Geschichte
Seit Anfang des 18. Jahrhunderts gibt es in Deutschland Warzenenten. Diese wurden von Schiffen aus Spanien oder England mitgebracht. In einer alten Musterbeschreibung steht geschrieben, dass die Warzenente sehr fruchtbar sei und besonders als Jungente ein besonders wohlschmeckendes Fleisch habe. Ein weiterer Vorteil sei, dass sie kein lautes Geschnatter von sich gebe sondern nur einen hauchenden Ton. Ausserdem fehle dem Erpel die Schwanzlocke.

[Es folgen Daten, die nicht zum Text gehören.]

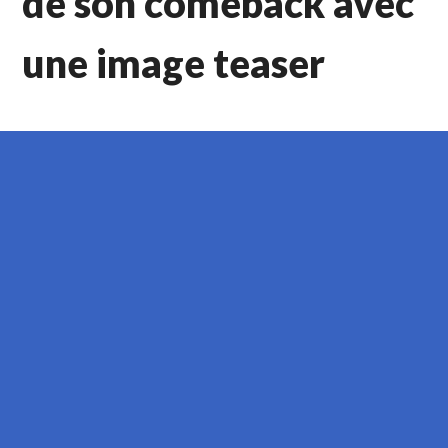
de son comeback avec
une image teaser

Haltung, Fütterung und Zucht
sind recht einfach. In den Wintermonaten halten wir unsere Enten in geschlossenen Ställen. Jeder Ente steht ca. 1 m² zur Verfügung. Sobald es die Temperaturen zulassen können sie wieder in die Voliere, wo sie im März – Mai anfangen zu brüten. Ab der 5. Woche kommen unsere Enten auf die größere Weide, wo es viel Schatten und Grünes gibt. Schwimmwasser ist nicht unbedingt erforderlich, obwohl dadurch natürlich die Befruchtung, Gefiederpflege und das Wohlbefinden der Tiere zunimmt. Wenn man kein fliessendes Wasser zur Verfügung hat, reicht z. B. eine Duschwanne aus, sie ist gut zu reinigen und hat einen Ablauf. Achtung: für die Küken ist ein Stein zum Verlassen der Wanne nötig!


Handelsübliches Hühnerfutter reicht völlig aus, denn Enten sind Allesfresser. Frisches Trinkwasser muss ständig bereit stehen. Für die Jungen gibt es für die ersten 3 Wochen Kükenstarter und Haferflocken.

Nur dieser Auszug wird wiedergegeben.